Great advice here already, from guys who are better/more experienced surf fishermen than me. Only thing I'd add is to address the question re. best retrieve. I like to mix it up until I catch a fish, then remember how I was retrieving it for that one and duplicate it as best I can. If I'm not trying to catch spanish mackerel (in which case I burn it back pretty much as fast as I can), I will try a straight medium speed retrieve, a straight slow retrieve, a jigging retrieve, a retrieve where I sweep the rod several feet to make the spoon dart fast and then reel-reel-reel the slack in and sweep the rod again over and over until it's on the beach. That sweep-crank-crank-crank-crank-sweep retrieve sometimes triggers strikes when other retrieves don't. Of course if there's a big school of blues actively feeding or a true blitz going on, the retrieve doesn't really matter.

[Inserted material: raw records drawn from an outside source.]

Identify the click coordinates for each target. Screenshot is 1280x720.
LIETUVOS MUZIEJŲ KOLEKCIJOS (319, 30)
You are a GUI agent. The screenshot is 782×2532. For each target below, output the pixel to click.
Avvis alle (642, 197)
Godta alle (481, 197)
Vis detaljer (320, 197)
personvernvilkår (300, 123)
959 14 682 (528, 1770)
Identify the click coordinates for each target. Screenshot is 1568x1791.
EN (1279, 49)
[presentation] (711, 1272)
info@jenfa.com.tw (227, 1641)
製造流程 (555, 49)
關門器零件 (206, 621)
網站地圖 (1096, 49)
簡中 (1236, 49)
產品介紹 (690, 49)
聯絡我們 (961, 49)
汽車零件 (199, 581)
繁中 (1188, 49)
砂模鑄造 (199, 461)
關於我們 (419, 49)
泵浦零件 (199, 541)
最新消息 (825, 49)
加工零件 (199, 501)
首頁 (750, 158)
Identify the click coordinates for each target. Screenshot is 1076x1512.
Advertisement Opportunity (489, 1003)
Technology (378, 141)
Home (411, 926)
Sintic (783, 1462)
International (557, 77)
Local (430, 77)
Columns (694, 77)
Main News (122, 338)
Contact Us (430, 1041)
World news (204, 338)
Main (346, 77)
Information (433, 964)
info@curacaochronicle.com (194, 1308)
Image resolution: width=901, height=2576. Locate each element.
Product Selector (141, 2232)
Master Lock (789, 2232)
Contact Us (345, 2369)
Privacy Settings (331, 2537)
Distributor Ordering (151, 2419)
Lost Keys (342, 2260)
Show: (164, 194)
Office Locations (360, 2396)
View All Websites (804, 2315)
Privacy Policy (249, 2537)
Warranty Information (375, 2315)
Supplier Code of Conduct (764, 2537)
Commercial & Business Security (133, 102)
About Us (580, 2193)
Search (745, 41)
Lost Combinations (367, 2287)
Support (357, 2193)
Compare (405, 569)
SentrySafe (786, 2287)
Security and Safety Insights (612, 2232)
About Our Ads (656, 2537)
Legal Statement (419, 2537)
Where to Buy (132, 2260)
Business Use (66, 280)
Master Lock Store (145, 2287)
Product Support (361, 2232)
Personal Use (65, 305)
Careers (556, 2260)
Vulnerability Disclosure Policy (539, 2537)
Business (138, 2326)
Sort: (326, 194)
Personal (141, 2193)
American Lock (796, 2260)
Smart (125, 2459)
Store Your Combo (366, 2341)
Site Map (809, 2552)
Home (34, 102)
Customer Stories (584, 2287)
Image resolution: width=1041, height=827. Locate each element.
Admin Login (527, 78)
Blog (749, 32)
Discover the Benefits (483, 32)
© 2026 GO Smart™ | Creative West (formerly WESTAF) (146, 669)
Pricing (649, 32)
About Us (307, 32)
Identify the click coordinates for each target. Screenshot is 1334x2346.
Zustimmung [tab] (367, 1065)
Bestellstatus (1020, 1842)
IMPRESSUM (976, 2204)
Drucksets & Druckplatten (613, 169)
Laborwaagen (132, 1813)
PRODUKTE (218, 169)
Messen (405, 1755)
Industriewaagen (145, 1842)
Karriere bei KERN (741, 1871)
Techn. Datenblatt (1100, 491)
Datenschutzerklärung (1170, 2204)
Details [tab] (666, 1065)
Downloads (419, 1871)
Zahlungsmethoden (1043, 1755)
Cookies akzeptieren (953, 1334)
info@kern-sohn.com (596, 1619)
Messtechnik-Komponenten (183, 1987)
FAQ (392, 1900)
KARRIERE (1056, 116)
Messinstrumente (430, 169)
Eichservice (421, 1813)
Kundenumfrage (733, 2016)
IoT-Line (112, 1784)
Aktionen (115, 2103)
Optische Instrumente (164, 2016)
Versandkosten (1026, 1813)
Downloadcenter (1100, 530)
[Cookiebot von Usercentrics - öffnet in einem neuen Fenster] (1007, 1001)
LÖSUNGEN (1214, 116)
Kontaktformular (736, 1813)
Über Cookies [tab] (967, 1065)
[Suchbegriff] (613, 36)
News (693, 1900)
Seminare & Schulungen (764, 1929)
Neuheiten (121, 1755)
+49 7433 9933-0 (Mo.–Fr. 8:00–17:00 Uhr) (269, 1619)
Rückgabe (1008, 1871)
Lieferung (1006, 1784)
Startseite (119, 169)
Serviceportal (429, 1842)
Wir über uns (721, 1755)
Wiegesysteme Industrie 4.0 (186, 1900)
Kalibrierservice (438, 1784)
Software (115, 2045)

But other times when there is no sign of activity and not a real active school, it does seem to me like they sometimes prefer one retrieve over another.


----------



## greg12345

what bronzbck said...you're wasting your time, if the water is muddy put away the metal and put on the cut mullet...my 2c


----------



## Jollymon

keep in mind that coming in it will get draged in the sand 'so make sure to have a hook sharper with you .I keep one on a lanyard with a clipper and a whistle


----------